The development of decision-making algorithms remains quite obscure in spite of the concerns raised and the intentions manifested to address them. As are the attempt to make the process more inclusive, with a higher participation from all the stakeholders. Identifying a relevant pool of social actors may require an important effort in terms of stakeholders’ mapping so as to assure a complete, but also effective, governance in terms of number of participants and simplicity of working procedures.
There are probably additional discretionary rules of politeness and
interesting questions on when to break the rules (Lin 2016), but again
this seems to be more a case of applying standard considerations
(rules vs. utility) to the case of autonomous vehicles.
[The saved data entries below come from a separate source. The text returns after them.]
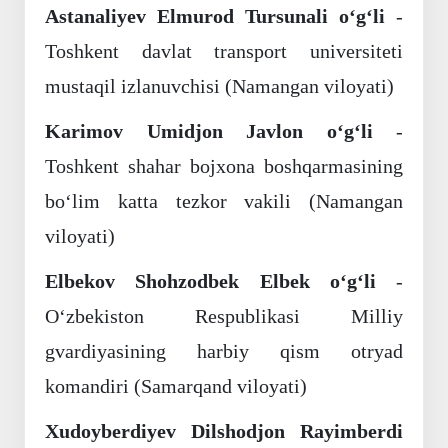
Astanaliyev Elmurod Tursunali o‘g‘li
-
Toshkent davlat transport universiteti
mustaqil izlanuvchisi (Namangan viloyati)
Karimov Umidjon Javlon o‘g‘li
-
Toshkent shahar bojxona boshqarmasining
bo‘lim katta tezkor vakili (Namangan
viloyati)
Elbekov Shohzodbek Elbek o‘g‘li
-
O‘zbekiston Respublikasi Milliy
gvardiyasining harbiy qism otryad
komandiri (Samarqand viloyati)
Xudoyberdiyev Dilshodjon Rayimberdi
One more specific issue is that machine learning techniques in AI rely
on training with vast amounts of data. This means there will often be
a trade-off between privacy and rights to data vs. technical quality
of the product. There is no universal, overarching legislation that regulates AI practices, but many countries and states are working to develop and implement them locally. To fill the gap, ethical frameworks have emerged as part of a collaboration between ethicists and researchers to govern the construction and distribution of AI models within society.